• Exercise directions: Please copy each line of the listing below precisely, excluding the images.

• Input records:
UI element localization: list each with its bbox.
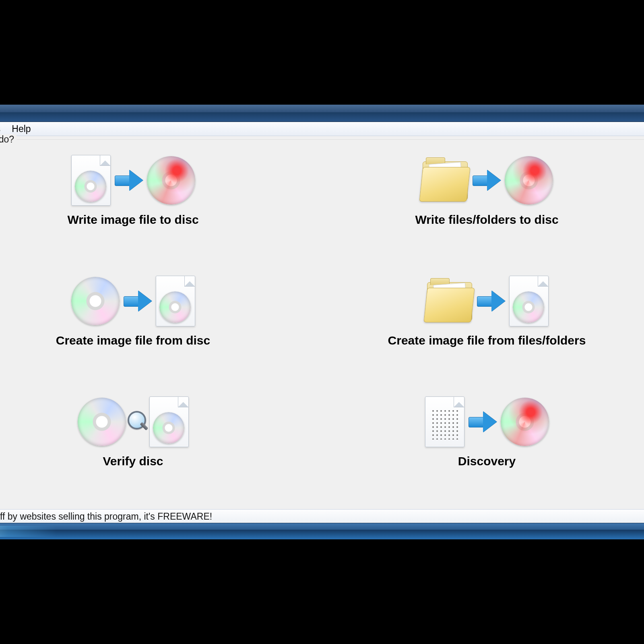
action-label: Write image file to disc <box>29 213 238 227</box>
action-label: Create image file from disc <box>29 334 238 347</box>
arrow-right-icon <box>475 289 507 313</box>
ez-mode-panel: u like to do? Write image file to disc <box>0 139 644 514</box>
folder-icon <box>421 160 469 201</box>
menu-bar: de Tools Help <box>0 122 644 136</box>
image-file-icon <box>509 276 549 326</box>
action-create-image-from-disc[interactable]: Create image file from disc <box>29 271 238 347</box>
window-titlebar[interactable] <box>0 105 644 122</box>
action-write-image-to-disc[interactable]: Write image file to disc <box>29 150 238 227</box>
arrow-right-icon <box>467 410 498 434</box>
data-sheet-icon <box>425 396 464 447</box>
image-file-icon <box>71 155 111 206</box>
image-file-icon <box>149 396 189 447</box>
panel-legend: u like to do? <box>0 134 17 145</box>
action-label: Create image file from files/folders <box>382 334 592 347</box>
disc-icon <box>71 277 120 325</box>
arrow-right-icon <box>113 168 144 192</box>
action-label: Write files/folders to disc <box>382 213 592 227</box>
disc-burn-icon <box>501 398 549 446</box>
disc-burn-icon <box>147 156 195 204</box>
action-label: Verify disc <box>29 454 238 468</box>
arrow-right-icon <box>471 168 502 192</box>
app-window: de Tools Help u like to do? <box>0 105 644 539</box>
menu-item-help[interactable]: Help <box>12 124 31 134</box>
action-label: Discovery <box>382 454 592 468</box>
action-write-files-to-disc[interactable]: Write files/folders to disc <box>382 150 592 227</box>
magnifier-icon <box>126 410 149 433</box>
disc-burn-icon <box>505 156 553 204</box>
status-text: or ripped off by websites selling this p… <box>0 511 212 522</box>
action-verify-disc[interactable]: Verify disc <box>29 392 238 468</box>
action-discovery[interactable]: Discovery <box>382 392 592 468</box>
menu-item-tools[interactable]: Tools <box>0 124 0 134</box>
taskbar[interactable] <box>0 523 644 539</box>
disc-icon <box>78 398 126 446</box>
folder-icon <box>425 281 473 322</box>
status-bar: or ripped off by websites selling this p… <box>0 509 644 523</box>
action-create-image-from-files[interactable]: Create image file from files/folders <box>382 271 592 347</box>
image-file-icon <box>156 276 195 326</box>
arrow-right-icon <box>122 289 153 313</box>
taskbar-highlight <box>0 526 56 537</box>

• Reply:
UI element localization: list each with its bbox.
action-label: Write image file to disc <box>29 213 238 227</box>
action-label: Create image file from disc <box>29 334 238 347</box>
arrow-right-icon <box>475 289 507 313</box>
ez-mode-panel: u like to do? Write image file to disc <box>0 139 644 514</box>
folder-icon <box>421 160 469 201</box>
menu-bar: de Tools Help <box>0 122 644 136</box>
image-file-icon <box>509 276 549 326</box>
action-create-image-from-disc[interactable]: Create image file from disc <box>29 271 238 347</box>
window-titlebar[interactable] <box>0 105 644 122</box>
action-write-image-to-disc[interactable]: Write image file to disc <box>29 150 238 227</box>
arrow-right-icon <box>467 410 498 434</box>
data-sheet-icon <box>425 396 464 447</box>
image-file-icon <box>71 155 111 206</box>
image-file-icon <box>149 396 189 447</box>
panel-legend: u like to do? <box>0 134 17 145</box>
action-label: Create image file from files/folders <box>382 334 592 347</box>
disc-icon <box>71 277 120 325</box>
arrow-right-icon <box>113 168 144 192</box>
action-label: Write files/folders to disc <box>382 213 592 227</box>
disc-burn-icon <box>501 398 549 446</box>
disc-burn-icon <box>147 156 195 204</box>
action-label: Verify disc <box>29 454 238 468</box>
arrow-right-icon <box>471 168 502 192</box>
app-window: de Tools Help u like to do? <box>0 105 644 539</box>
menu-item-help[interactable]: Help <box>12 124 31 134</box>
action-label: Discovery <box>382 454 592 468</box>
action-write-files-to-disc[interactable]: Write files/folders to disc <box>382 150 592 227</box>
magnifier-icon <box>126 410 149 433</box>
disc-burn-icon <box>505 156 553 204</box>
status-text: or ripped off by websites selling this p… <box>0 511 212 522</box>
action-verify-disc[interactable]: Verify disc <box>29 392 238 468</box>
action-discovery[interactable]: Discovery <box>382 392 592 468</box>
menu-item-tools[interactable]: Tools <box>0 124 0 134</box>
taskbar[interactable] <box>0 523 644 539</box>
disc-icon <box>78 398 126 446</box>
folder-icon <box>425 281 473 322</box>
status-bar: or ripped off by websites selling this p… <box>0 509 644 523</box>
action-create-image-from-files[interactable]: Create image file from files/folders <box>382 271 592 347</box>
image-file-icon <box>156 276 195 326</box>
arrow-right-icon <box>122 289 153 313</box>
taskbar-highlight <box>0 526 56 537</box>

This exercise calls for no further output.